Sunday, 2 March 2014

Weathering the storm

Rain , wind, high tides....after a brief respite in the weather we are back to storm conditions here! Along with all the dire predictions there is also a long term forecast of a very hot summer...

It is a time of personal disaster for many people as they see their homes and gardens over whelmed by forces stronger than them....

"Your God reigns" are the words that stay with me right now but the spelling changes according to my mood....

My own disaster has left me beached in a place of grief but even as I type that I am aware of my good fortune compared to many people...

I have stopped being angry with God now....I am left with a feeling of helpless sorrow....but a determination to not be bowed down by it all.

This week I have to start to go out, to walk again even without my dog....walking a beach always feels quite wrong without a dog...but I am not going to get one....I will just get used to being a dog auntie...

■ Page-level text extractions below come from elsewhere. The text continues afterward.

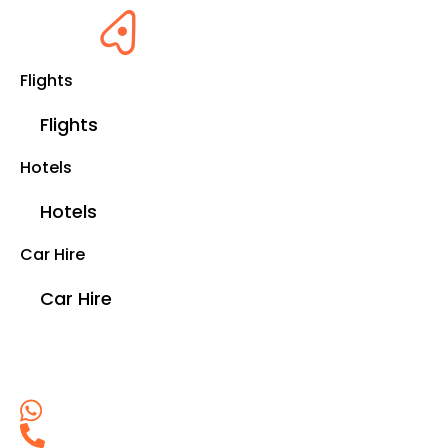
Flights
Flights
Hotels
Hotels
Car Hire
Car Hire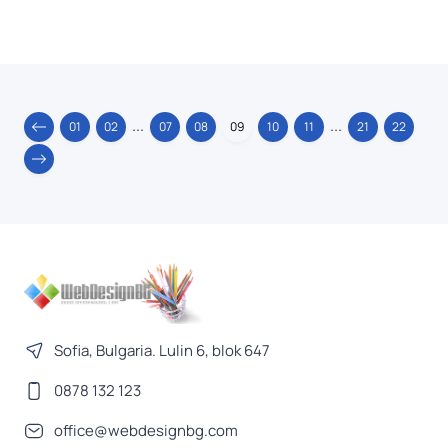
...
...
01
02
07
08
09
10
11
21
22
Sofia, Bulgaria. Lulin 6, blok 647
0878 132 123
office@webdesignbg.com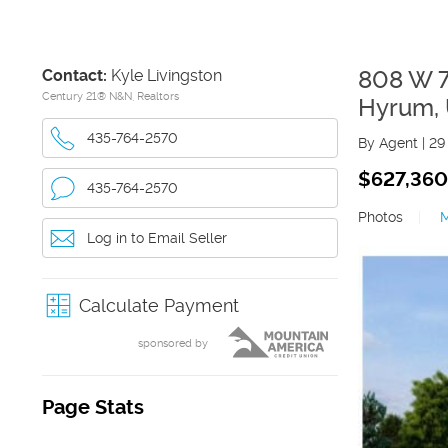
Contact:
Kyle Livingston
808 W 
Century 21® N&N, Realtors
Hyrum
,
435-764-2570
By Agent
|
29
$627,360
435-764-2570
Photos
|
Log in to Email Seller
Calculate Payment
sponsored by
Page Stats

My determination to get out and walk is however slightly dented by the wall of rain..presently falling outside...

It's one of those times when life and weather coincide...I am just trying not to become a shipwreck. The ancient wrecks visible at very low water remind me of the consequences of sinking without trace...

I will, with the help of God take a safe course through the storm. Where this journey will take me I don't know...but like every other low point of my life I know that whatever comes next will be treated as a new adventure....and let no one think that being old is an obstacle to this...it might just slow me down a little...but not for long. God willing.